Le tribunal considère que l’expertise judiciaire a été ordonnée à la demande de Monsieur [K], qui ne sollicite pas l’homologation du rapport.
En l’absence d’une telle demande, il ne peut que rejeter le recours et confirmer ainsi la décision attaquée de la Commission Médicale de Recours Amiable.
4) Sur les frais accessoires :
L’article 696 du Code de procédure civile dispose que la partie perdante est condamnée aux dépens, à moins que le juge, par décision motivée, n’en mette la totalité ou une fraction à la charge d’une autre partie.
En l’espèce et en application de ce texte, les dépens seront mis à la charge de Monsieur [E] [K].

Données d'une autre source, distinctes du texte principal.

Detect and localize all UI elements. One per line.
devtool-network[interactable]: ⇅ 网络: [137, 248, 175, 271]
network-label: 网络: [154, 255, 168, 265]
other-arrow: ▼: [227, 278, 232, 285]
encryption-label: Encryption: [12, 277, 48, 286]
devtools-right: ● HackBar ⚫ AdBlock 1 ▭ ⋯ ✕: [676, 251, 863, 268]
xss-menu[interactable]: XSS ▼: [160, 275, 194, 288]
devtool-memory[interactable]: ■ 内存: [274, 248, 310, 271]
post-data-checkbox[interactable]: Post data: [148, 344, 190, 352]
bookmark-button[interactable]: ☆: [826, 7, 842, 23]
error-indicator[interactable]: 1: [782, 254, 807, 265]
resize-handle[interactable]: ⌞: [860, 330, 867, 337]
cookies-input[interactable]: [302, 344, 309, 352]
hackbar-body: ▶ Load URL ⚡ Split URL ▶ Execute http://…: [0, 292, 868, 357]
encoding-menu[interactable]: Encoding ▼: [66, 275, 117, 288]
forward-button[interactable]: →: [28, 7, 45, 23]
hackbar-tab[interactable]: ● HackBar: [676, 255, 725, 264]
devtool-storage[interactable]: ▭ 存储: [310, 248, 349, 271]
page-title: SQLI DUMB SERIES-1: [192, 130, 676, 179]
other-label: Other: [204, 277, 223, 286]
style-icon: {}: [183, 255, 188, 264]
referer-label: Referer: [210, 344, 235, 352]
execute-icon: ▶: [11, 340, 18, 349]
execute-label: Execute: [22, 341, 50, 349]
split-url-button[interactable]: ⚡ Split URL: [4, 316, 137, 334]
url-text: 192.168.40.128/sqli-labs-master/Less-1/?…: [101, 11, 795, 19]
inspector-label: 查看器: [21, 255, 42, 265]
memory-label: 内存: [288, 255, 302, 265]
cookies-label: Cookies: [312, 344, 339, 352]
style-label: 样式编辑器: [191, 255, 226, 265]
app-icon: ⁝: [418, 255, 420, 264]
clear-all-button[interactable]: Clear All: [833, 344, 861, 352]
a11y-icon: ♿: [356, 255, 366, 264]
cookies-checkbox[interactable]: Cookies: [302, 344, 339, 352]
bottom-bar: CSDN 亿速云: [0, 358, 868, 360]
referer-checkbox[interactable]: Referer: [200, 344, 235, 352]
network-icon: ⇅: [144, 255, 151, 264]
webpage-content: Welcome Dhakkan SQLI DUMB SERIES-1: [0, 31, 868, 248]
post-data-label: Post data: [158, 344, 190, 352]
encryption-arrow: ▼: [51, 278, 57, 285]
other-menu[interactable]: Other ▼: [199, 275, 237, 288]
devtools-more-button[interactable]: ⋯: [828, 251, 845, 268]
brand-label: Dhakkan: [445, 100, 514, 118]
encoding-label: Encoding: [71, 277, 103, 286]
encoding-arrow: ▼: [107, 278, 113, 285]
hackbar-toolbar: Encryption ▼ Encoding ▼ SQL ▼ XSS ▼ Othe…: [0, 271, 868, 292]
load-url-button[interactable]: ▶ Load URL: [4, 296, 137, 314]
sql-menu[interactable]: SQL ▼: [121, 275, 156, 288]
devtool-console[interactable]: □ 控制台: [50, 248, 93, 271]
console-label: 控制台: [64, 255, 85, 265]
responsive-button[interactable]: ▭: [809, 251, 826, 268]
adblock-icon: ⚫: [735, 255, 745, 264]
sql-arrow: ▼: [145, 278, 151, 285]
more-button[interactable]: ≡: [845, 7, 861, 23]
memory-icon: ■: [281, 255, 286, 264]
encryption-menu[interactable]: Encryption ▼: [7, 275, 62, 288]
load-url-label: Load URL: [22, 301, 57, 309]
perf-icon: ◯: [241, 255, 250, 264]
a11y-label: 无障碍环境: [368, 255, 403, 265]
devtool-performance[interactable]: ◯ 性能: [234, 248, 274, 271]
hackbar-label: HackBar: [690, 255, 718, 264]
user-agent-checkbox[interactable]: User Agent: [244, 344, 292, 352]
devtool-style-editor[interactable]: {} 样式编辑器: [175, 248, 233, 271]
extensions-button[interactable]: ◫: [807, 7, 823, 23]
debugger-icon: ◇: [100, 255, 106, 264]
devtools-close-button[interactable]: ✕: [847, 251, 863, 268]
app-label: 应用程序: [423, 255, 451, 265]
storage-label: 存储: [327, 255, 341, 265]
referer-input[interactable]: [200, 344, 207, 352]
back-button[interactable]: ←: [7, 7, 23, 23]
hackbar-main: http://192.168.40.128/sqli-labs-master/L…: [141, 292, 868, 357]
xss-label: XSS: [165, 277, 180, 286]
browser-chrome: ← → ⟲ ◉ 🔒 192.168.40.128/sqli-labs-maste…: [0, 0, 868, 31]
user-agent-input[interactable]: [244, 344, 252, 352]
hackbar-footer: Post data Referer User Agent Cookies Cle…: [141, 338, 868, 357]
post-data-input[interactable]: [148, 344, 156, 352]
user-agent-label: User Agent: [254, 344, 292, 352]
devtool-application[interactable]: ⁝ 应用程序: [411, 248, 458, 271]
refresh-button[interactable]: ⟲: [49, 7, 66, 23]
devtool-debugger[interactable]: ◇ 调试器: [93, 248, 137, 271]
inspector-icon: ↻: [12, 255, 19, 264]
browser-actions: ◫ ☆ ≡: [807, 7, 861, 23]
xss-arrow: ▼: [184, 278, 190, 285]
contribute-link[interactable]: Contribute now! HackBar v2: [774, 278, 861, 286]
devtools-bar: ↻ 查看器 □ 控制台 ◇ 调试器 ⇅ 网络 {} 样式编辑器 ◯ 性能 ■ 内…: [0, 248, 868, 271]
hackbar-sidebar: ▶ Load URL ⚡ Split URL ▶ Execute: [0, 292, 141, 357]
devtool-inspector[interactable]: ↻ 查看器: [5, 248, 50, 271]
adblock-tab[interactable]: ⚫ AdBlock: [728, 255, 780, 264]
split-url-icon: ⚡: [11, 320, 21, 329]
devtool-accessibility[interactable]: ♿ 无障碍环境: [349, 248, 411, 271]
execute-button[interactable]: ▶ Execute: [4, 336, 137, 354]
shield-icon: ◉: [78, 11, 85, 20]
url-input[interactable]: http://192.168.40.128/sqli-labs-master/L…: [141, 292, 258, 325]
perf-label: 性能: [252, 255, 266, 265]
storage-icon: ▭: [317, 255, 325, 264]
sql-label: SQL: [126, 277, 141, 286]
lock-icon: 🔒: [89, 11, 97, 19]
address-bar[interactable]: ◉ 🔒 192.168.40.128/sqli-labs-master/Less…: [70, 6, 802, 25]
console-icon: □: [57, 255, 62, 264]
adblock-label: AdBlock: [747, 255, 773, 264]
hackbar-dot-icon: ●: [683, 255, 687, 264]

L’équité ne commande pas que soit prononcée une condamnation sur le fondement de l’article 700 du Code de procédure civile.
PAR CES MOTIFS
Le Président du pôle social du Tribunal judiciaire, statuant seul, en l’absence d’un assesseur empêché, avec l’accord des parties, en application de l’article L218-1 du Code de l’organisation judiciaire, publiquement, par décision contradictoire, rendue en premier ressort, mise à disposition au Greffe,
DECLARE recevables mais mal fondées les demandes de Monsieur [E] [K] et l’en déboute ;
CONFIRME la décision querellée de la Commission Médicale de Recours Amiable fixant à 5 % le taux d’IPP attribué à Monsieur [E] [K] au titre des séquelles de son accident du travail du 13 janvier 2021, à la date de consolidation du 9 mai 2022 ;
CONDAMNE Monsieur [E] [K] aux entiers dépens.
Ainsi jugé, mis à disposition au greffe, et signé par la présidente et la greffière.